Said Nursi, Risale-i Nur'u Kur’an’dan ilham alarak yazdı

Bediüzzaman’ın talebesi Abdülkadir Badıllı ağabey vahiy-ilham farkını Risale Haber'e açıkladı

Risale Haber-Haber Merkezi

Bediüzzaman Hazretlerinin talebelerinden Abdülkadir Badıllı ağabey, vahiy ve ilham arasındaki farkı anlattı. Bediüzzaman Said Nursi Hazretlerinin “bana yazdırıldı” cümlesini de açıklayan Badıllı ağabey kasıtlı veya yanlış anlamalara da cevap verdi:

Vahiy ve ilham

Vahiy başkadır, ilham başkadır. Vahiy varsa ve hakikatlı ise, ilham da vardır ve hakikatlıdır. Başka bir ifade ile peygamberlik müessesesi beşeriyette var ise ilham müessesi de vardır. Vahiy peygamberlere mahsus Rabbani bir ilka, bir italedir. İlham ise, umumi ve amm olduğu halde, derece ve mertebeleri değişiktir, ayrıdır. İlhamlar hayvanat ilhamlarından tut, ta ahass-ı havass kümmellin-i evliyalara ve ta mukarreb melaikelere kadar derece ve mertebeleri vardır. Nahl süresinde “Senin Rabbin bal arısına vahyetti” mealinde ayet-i kerimesiyle ilham hakikatini müslim, akil ve alim kimselere göstermektedir. Ayetteki bal arısına vahiy tabiri elbetteki melek vasıtasıyla Peygamberlere gelen vahiy değil, ilhamdır.
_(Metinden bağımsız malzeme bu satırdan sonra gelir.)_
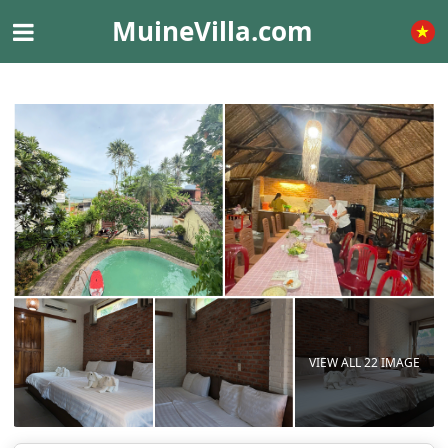
MuineVilla.com
VIEW ALL 22 IMAGE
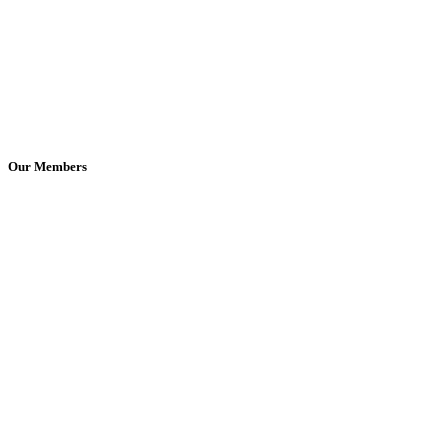
Our Members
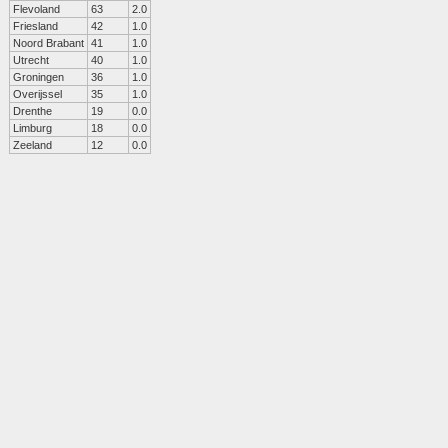
Flevoland
63
2.0
Friesland
42
1.0
Noord Brabant
41
1.0
Utrecht
40
1.0
Groningen
36
1.0
Overijssel
35
1.0
Drenthe
19
0.0
Limburg
18
0.0
Zeeland
12
0.0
Bediüzzaman Yedinci Şu’a olan Ayet-ül Kübra risalesinde birinci makamın ondördüncü mertebesinde vahiy ve ilhamı ayrı ayrı olarak şöyle dile getirmiştir. “Vahyin hakikatı beş hakikat-ı kudsiyeyi ifade ve ifaze ediyor diye anladı.

Birincisi: denilen, beşerin akıllarına ve fehimlerine göre konuşmak, bir tenezzül-ü İlâhîdir” diyerek beş hakikat içinde vahyin hakikatını akli ve mantıki bir tarzda ispat etmiştir.
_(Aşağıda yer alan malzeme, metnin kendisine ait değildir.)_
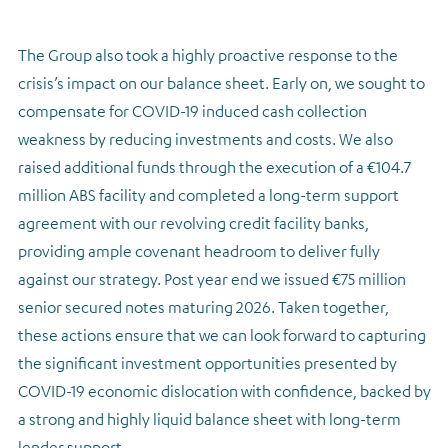
The Group also took a highly proactive response to the
crisis’s impact on our balance sheet. Early on, we sought to
compensate for COVID-19 induced cash collection
weakness by reducing investments and costs. We also
raised additional funds through the execution of a €104.7
million ABS facility and completed a long-term support
agreement with our revolving credit facility banks,
providing ample covenant headroom to deliver fully
against our strategy. Post year end we issued €75 million
senior secured notes maturing 2026. Taken together,
these actions ensure that we can look forward to capturing
the significant investment opportunities presented by
COVID-19 economic dislocation with confidence, backed by
a strong and highly liquid balance sheet with long-term
lender support.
Ve ilhamların hakikatı için de: Sâdık ilhamlar, gerçi bir cihette vahye benzerler ve bir nevi mükâleme-i Rabbâniyedir; fakat iki fark vardır.

Birincisi: İlhamdan çok yüksek olan vahyin ekseri melâike vasıtasıyla; ve ilhamın ekseri vasıtasız olmasıdır…

Padişah-ı Ezelînin, umum âlemlerin Rabbi ismiyle ve kâinat Hâlıkı ünvanıyla, vahiyle ve vahyin hizmetini gören şümullü ilhamlarıyla mükâlemesi olduğu gibi; herbir ferdin, herbir zîhayatın Rabbi ve Hâlıkı olmak haysiyetiyle, hususi bir surette,fakat perdeler arkasında onların kàbiliyetine göre bir tarz-ı mükâlemesi var.

İkinci fark: Vahiy gölgesizdir, sâfidir, havassa hastır. İlham ise gölgelidir, renkler karışır, umumîdir. Melâike ilhamları ve insan ilhamları ve hayvanat ilhamları gibi, çeşit çeşit, hem pek çok envâlarıyla, denizlerin katreleri kadar kelimat-ı Rabbâniyenin teksirine medar bir zemin teşkil ediyor.

âyetinin bir vechini tefsir ediyor anladı.

Meali: Ey Resul-i kerim’deki Benim Rabbimin kelimatını yazmak için eğer deniz mürekkeb olsa yazsa da,benim Rabbimin kelimeleri bitmeden önce deniz bitecektir. Ve bu bahsin devamı…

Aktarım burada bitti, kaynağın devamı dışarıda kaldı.